The issue opens with longtime contributor Robert Sherrill’s review of Christopher Hitchens’ The Trial of Henry Kissinger. As Sherrill notes, Kissinger’s war crimes have been summarized elsewhere (and here, in a biting TO essay by Sherrill himself last year), but they “never lose their bloody impact from repetition.” We read lots of books in this office, but seldom anything as powerful as Hitchens’ devastating indictment of the former secretary of state: “His own lonely impunity is rank; it smells to heaven. If it is allowed to persist then we shall shamefully vindicate the ancient philosopher Anacharsis, who maintained that laws were like cobwebs; strong enough to detain only the weak, and too weak to hold the strong. In the name of innumerable victims known and unknown it is time for justice to take a hand.”

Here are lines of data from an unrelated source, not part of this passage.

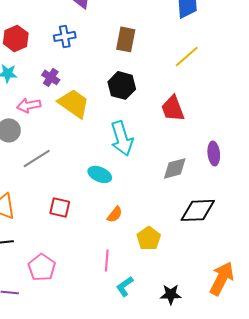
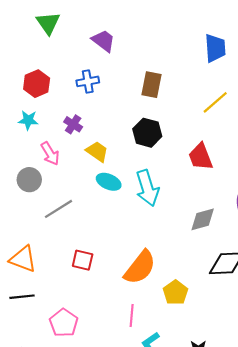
yellow trapezoid: (74, 103) -> (97, 151), size x0.7
pink arrow: (29, 105) -> (50, 154), turned -110
cyan ellipse: (100, 174) -> (109, 182), moved
orange semicircle: (115, 214) -> (140, 267), size x2.0

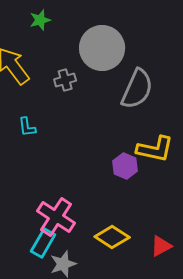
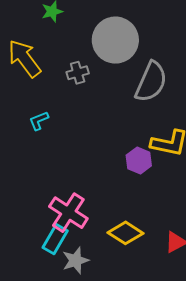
cyan L-shape: (27, 127) -> (39, 121), turned 75

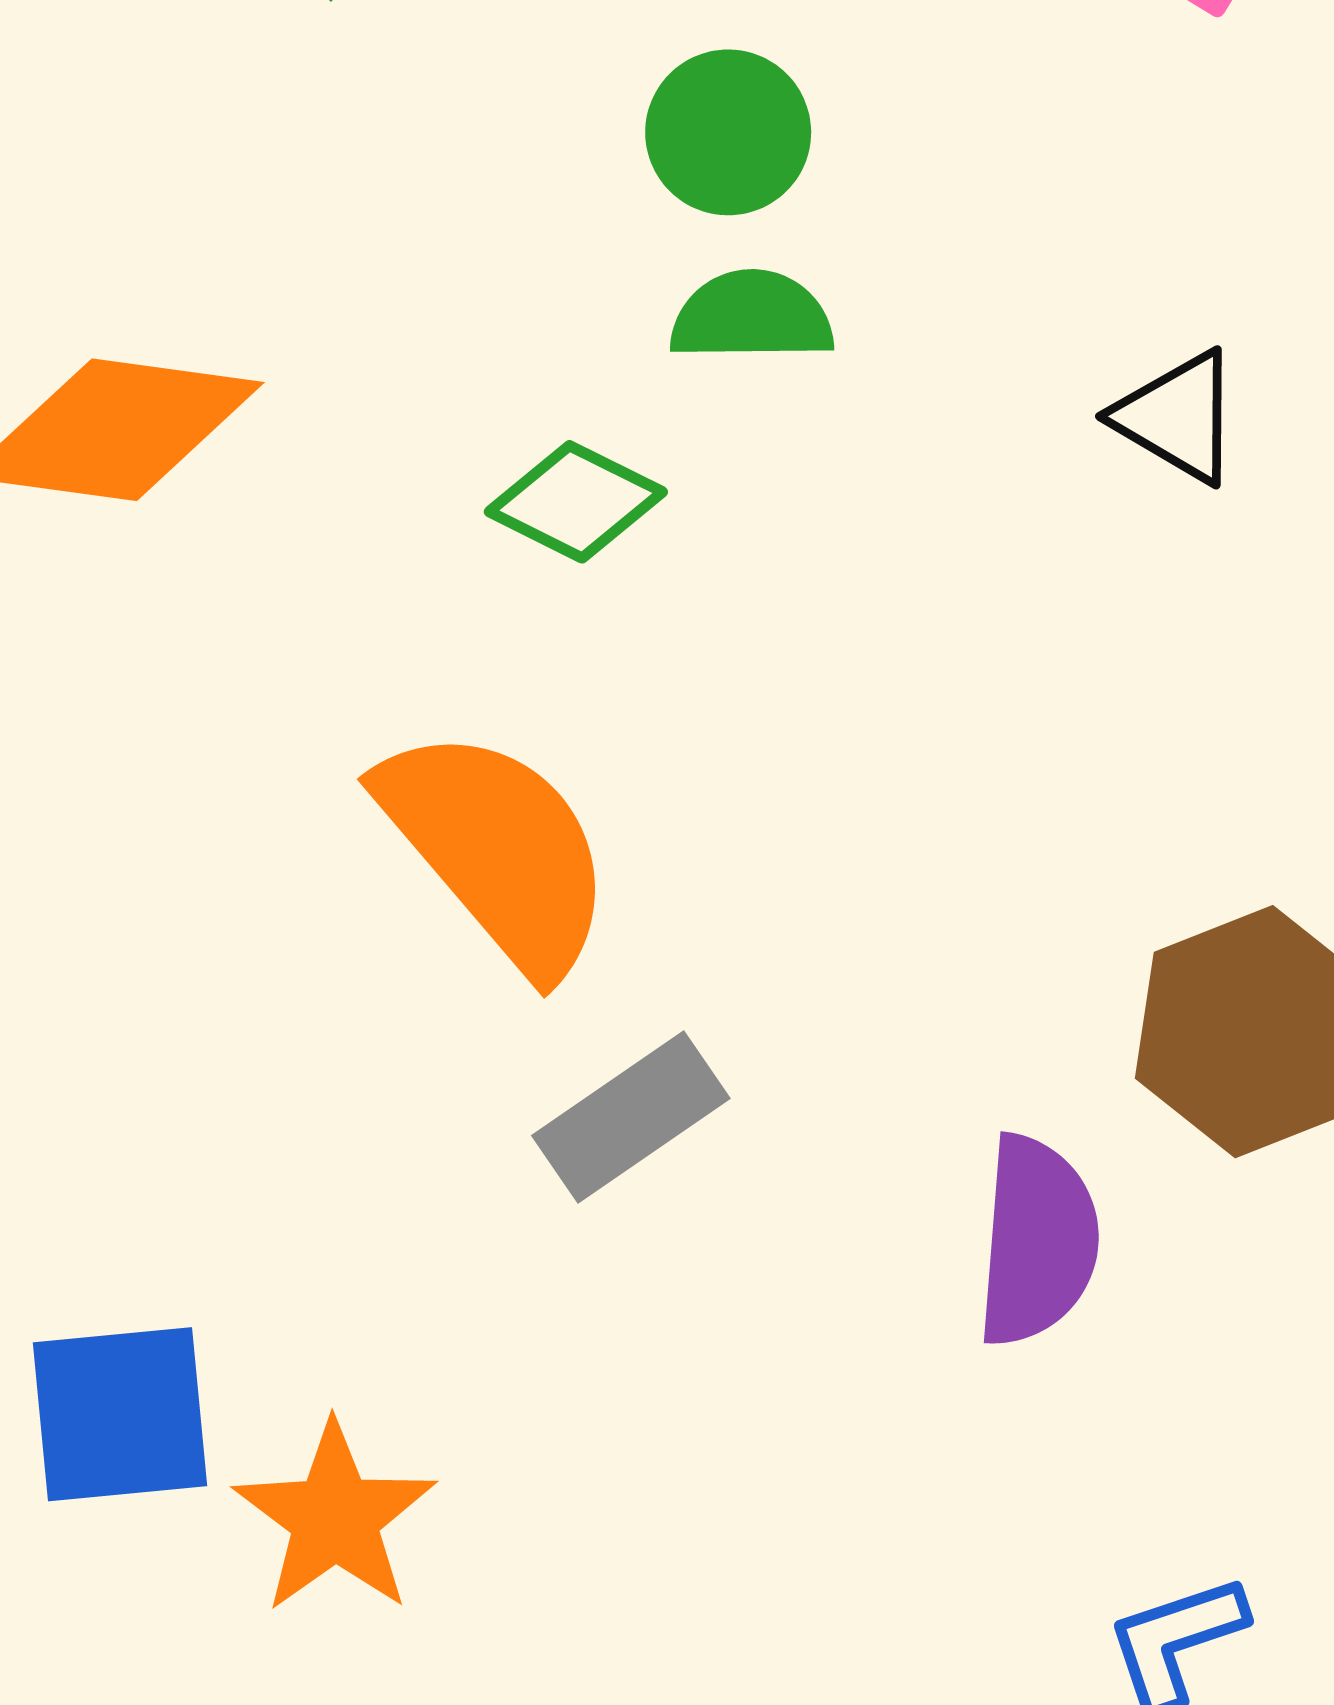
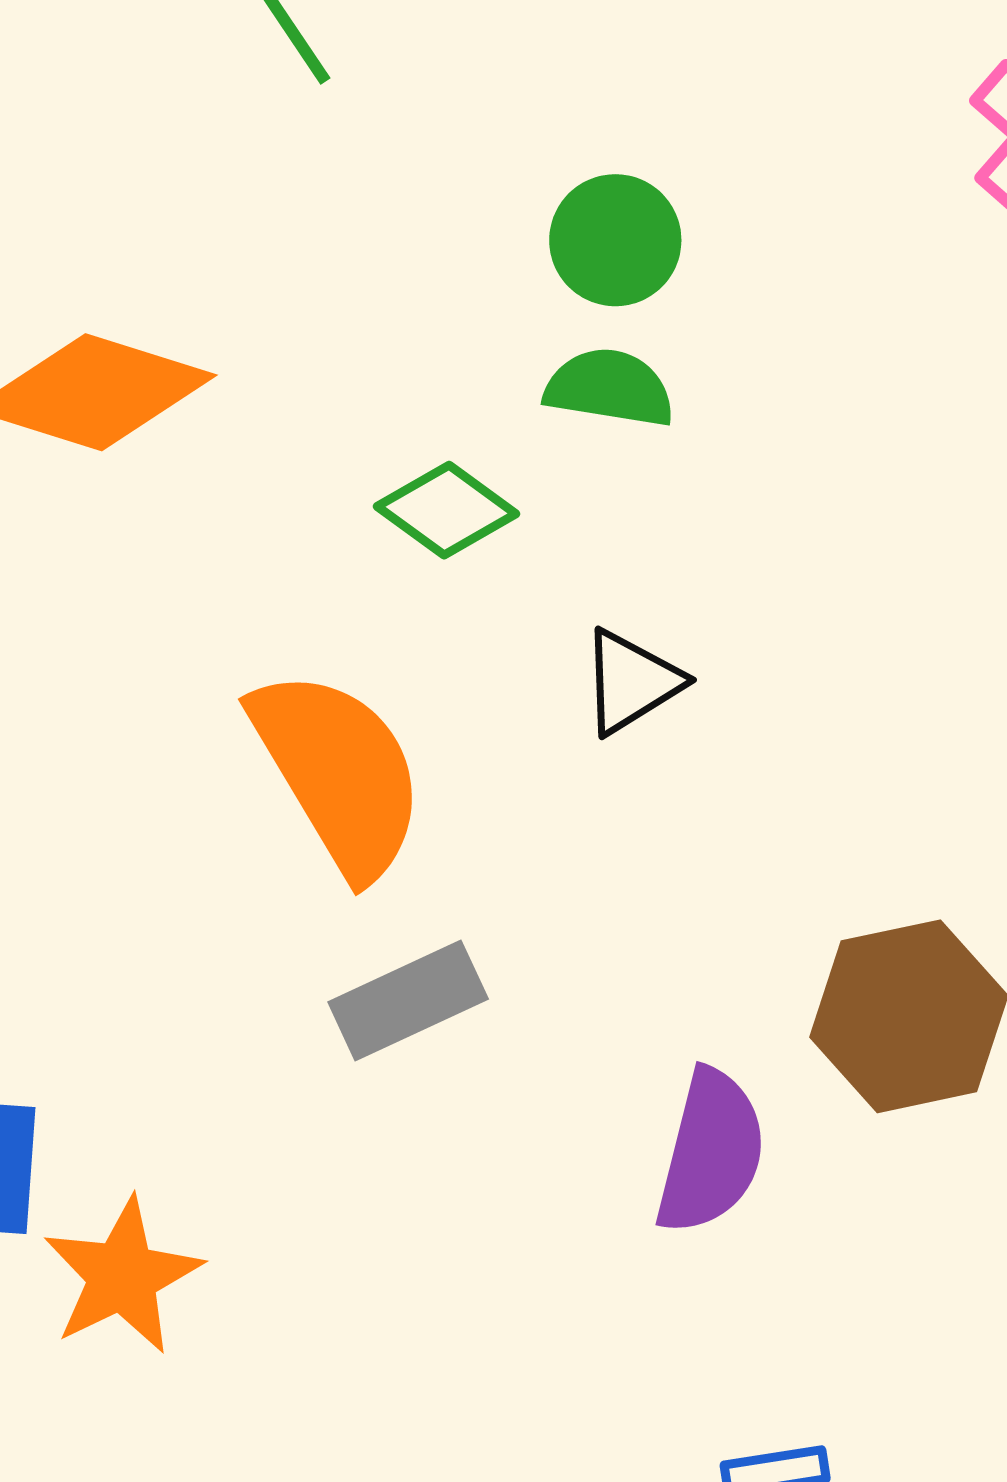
black triangle: (1178, 417) -> (631, 682), moved, turned 48

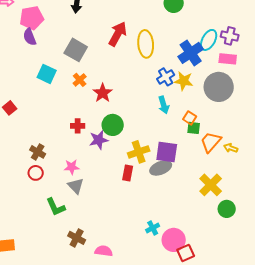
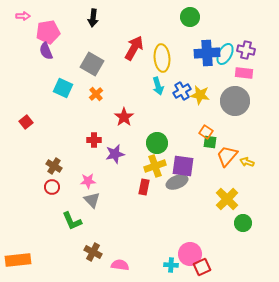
blue cross: (191, 53) -> (207, 53), moved, turned 30
red star: (103, 93) -> (124, 117), moved
cyan arrow: (164, 105) -> (158, 86), moved
green circle: (113, 125) -> (157, 143), moved
cyan cross: (153, 228) -> (171, 265), moved, turned 32

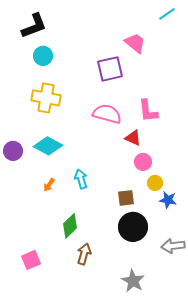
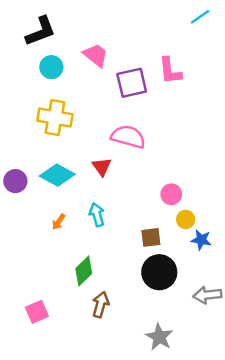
pink trapezoid: (135, 43) -> (96, 55), moved
pink L-shape: (148, 111) -> (170, 71), moved
red triangle: (133, 138) -> (102, 167), moved, turned 30

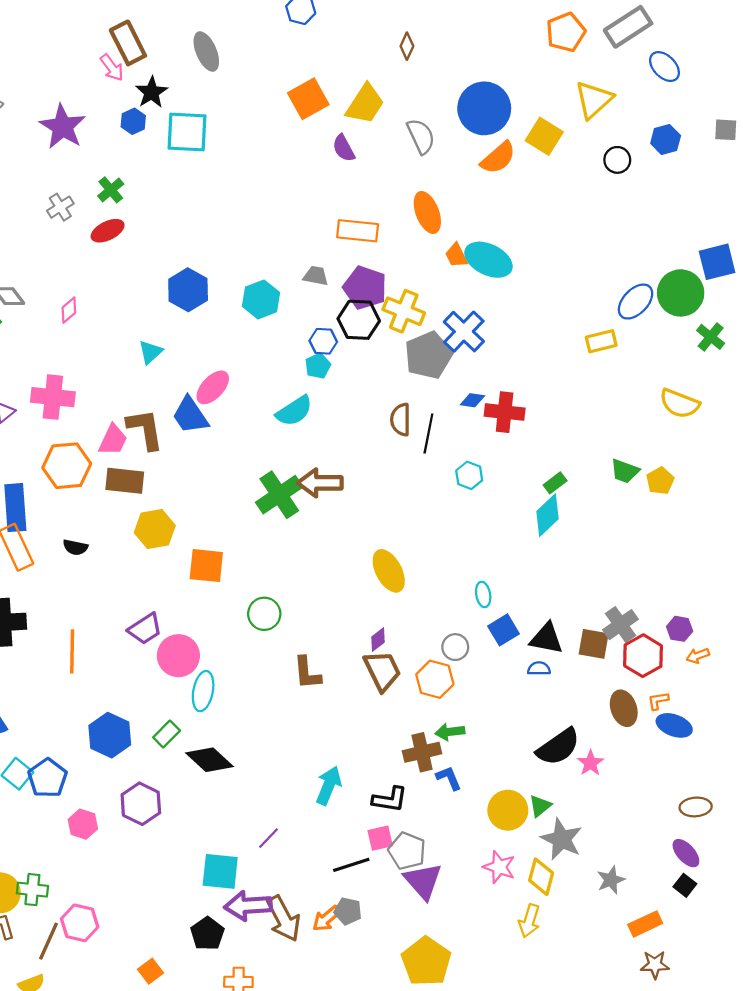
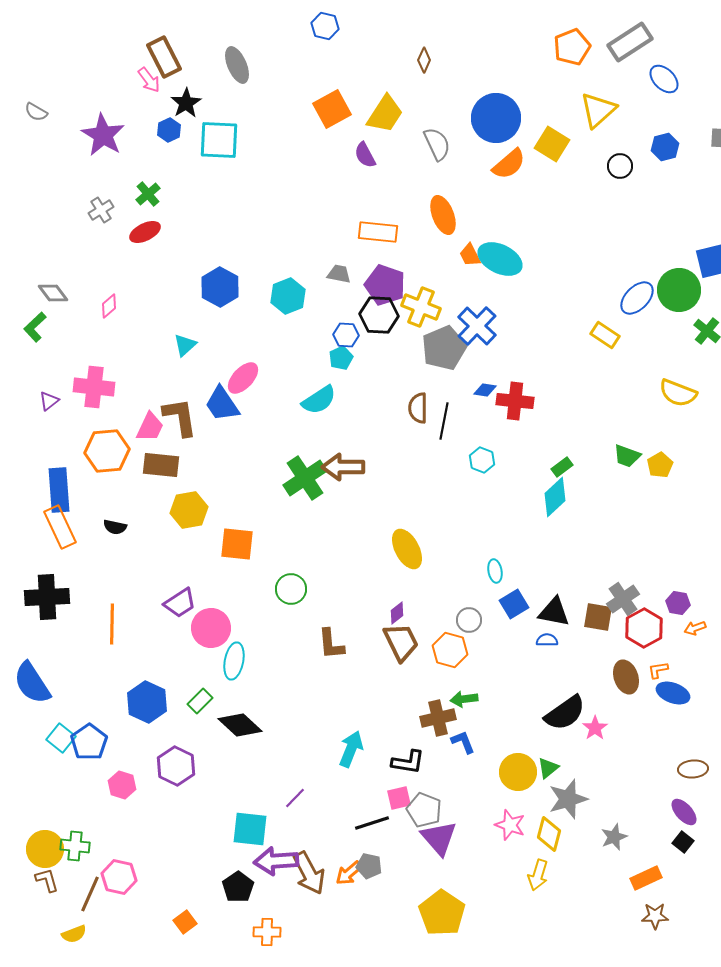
yellow rectangle: (601, 341) -> (605, 335), turned 48
gray star: (561, 839) -> (568, 799), turned 30

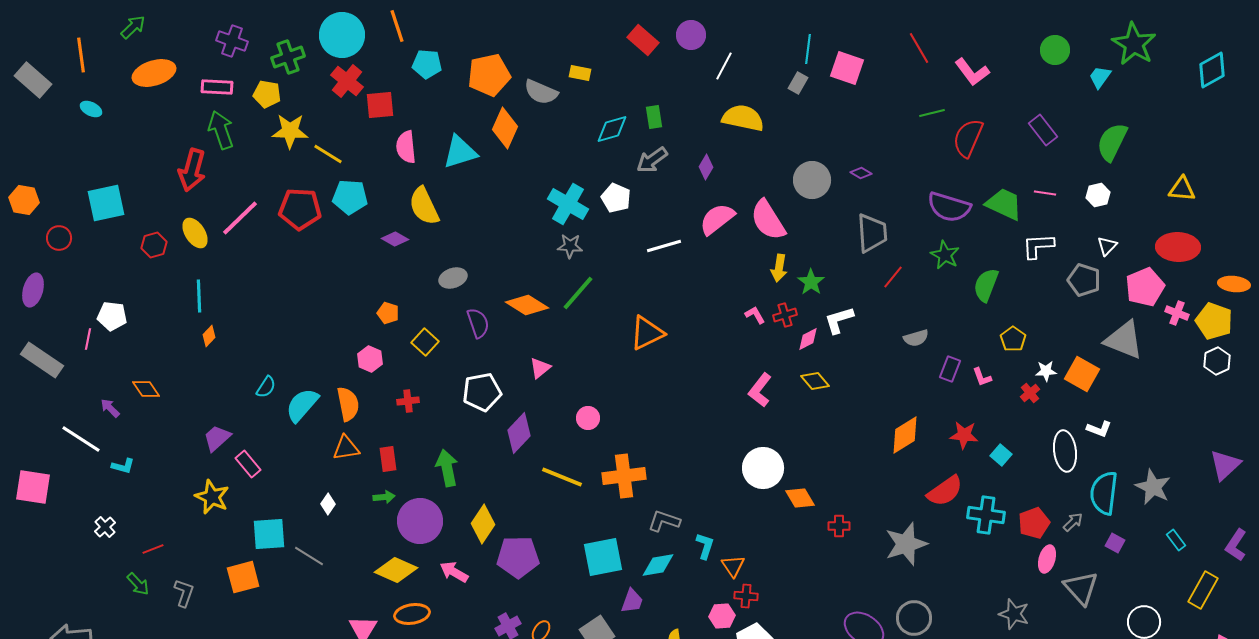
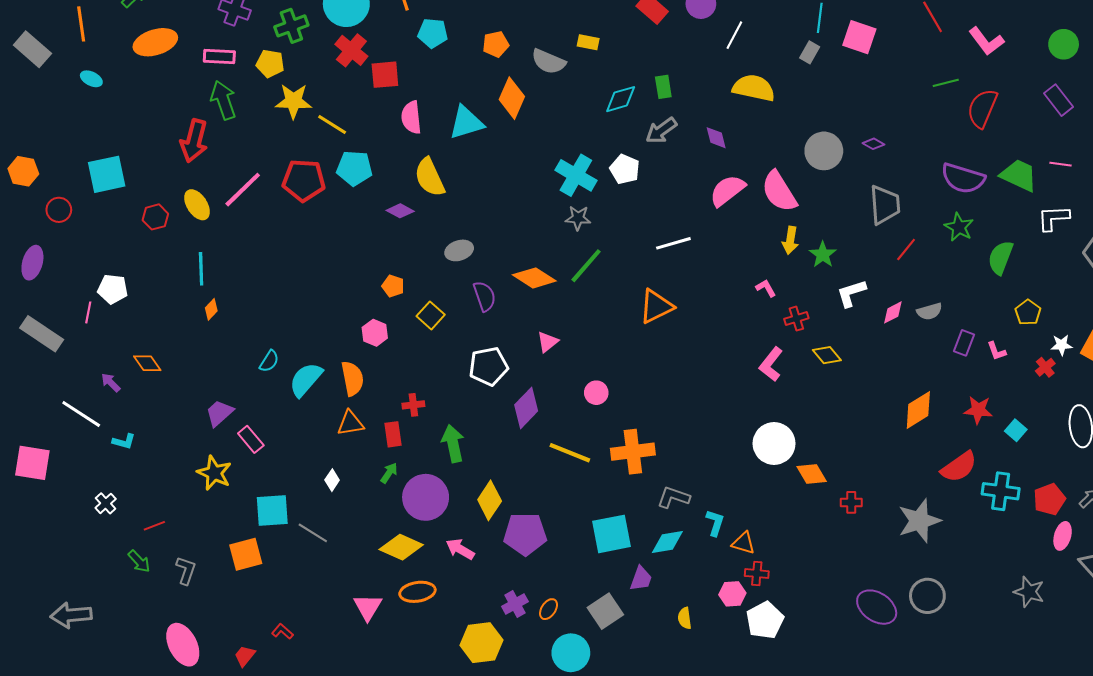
green circle: (1055, 50) -> (1064, 44), moved
orange pentagon: (489, 75) -> (496, 44), size x0.6
purple diamond: (706, 167) -> (716, 138), turned -45
white line: (664, 246) -> (673, 243), moved
red cross: (785, 315) -> (796, 319), moved
pink diamond: (808, 339) -> (893, 312), moved
red cross: (408, 401) -> (413, 405), moved
green arrow: (384, 497) -> (389, 473), turned -50
orange triangle: (733, 566) -> (744, 543), turned -40

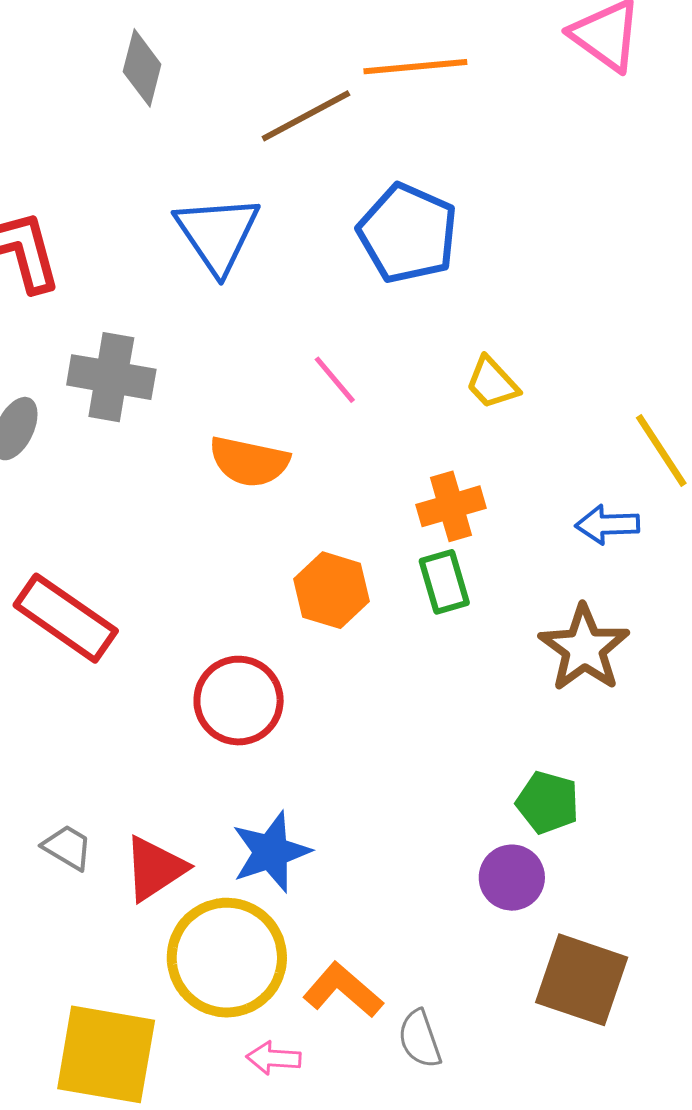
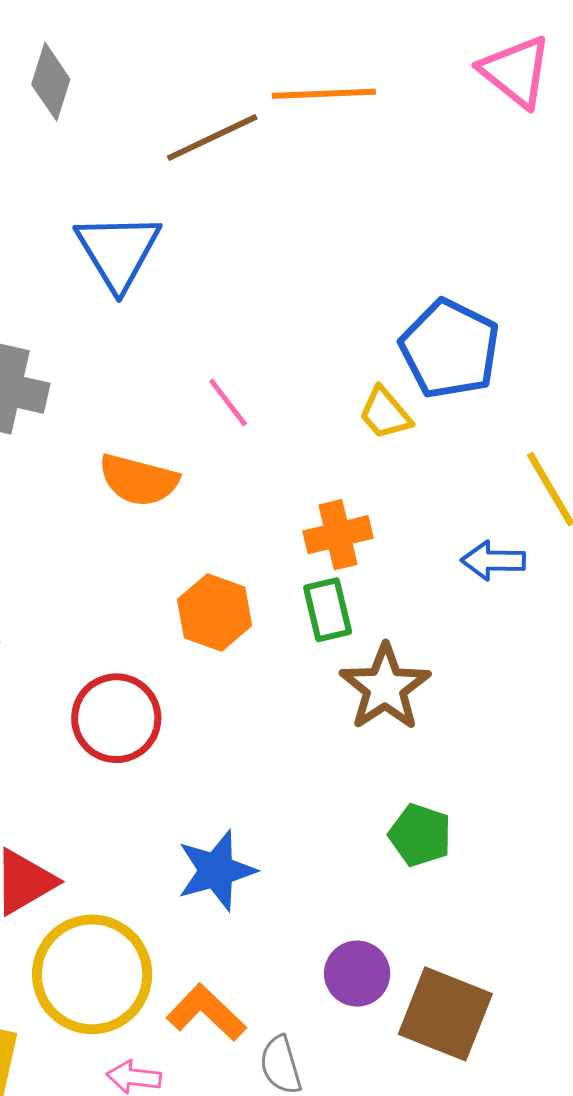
blue pentagon: (408, 233) -> (450, 349), moved
brown star: (584, 648) -> (385, 687), moved
blue star: (271, 852) -> (216, 871), moved
purple circle: (512, 878) -> (357, 974), moved

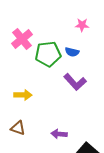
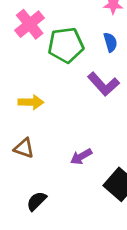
blue semicircle: (72, 52) -> (110, 42), moved, turned -120
purple arrow: (59, 134) -> (81, 157), turned -35

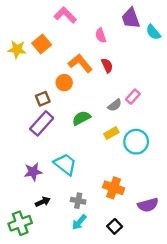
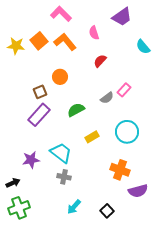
purple trapezoid: (131, 18) -> (122, 17), turned -105
cyan semicircle: (153, 32) -> (143, 47), moved
orange L-shape: (80, 63) -> (65, 42), moved
red semicircle: (107, 65) -> (100, 61), turned -112
yellow rectangle: (111, 133) -> (92, 137), moved
orange cross: (114, 188) -> (120, 170), moved
gray cross: (78, 201) -> (64, 177), moved
black arrow: (43, 202) -> (13, 183), moved

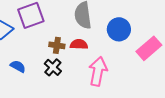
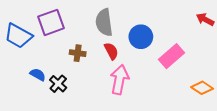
red semicircle: (79, 44) -> (111, 51), moved, turned 60
black cross: (53, 67) -> (58, 84), moved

We can only begin to imagine where we would be as a nation today if he had not extended the war in Indochina for the most cynical, political reasons, or where Latin America might be if Salvador Allende’s democratically elected experiment in Chile had been allowed to stand or fall on its own accord instead of being undermined by the U.S. government.

Another writer who has written about the cynical use of power while covering the Karen Silkwood case and Three Mile Island for the Village Voice is Anna Mayo. We welcome her to these pages, writing about The Woman Who Knew Too Much: Alice Stewart and the Secrets of Radiation, Gayle Greene’s biography of the British physician whose research on radiation revolutionized medical practice and challenged international nuclear safety practices. Given the current administration’s incestuous relationship with the nuclear industrial complex, Stewart’s life (she’s 95 and still going strong) and dire warnings about the nuclear industry are more important than ever.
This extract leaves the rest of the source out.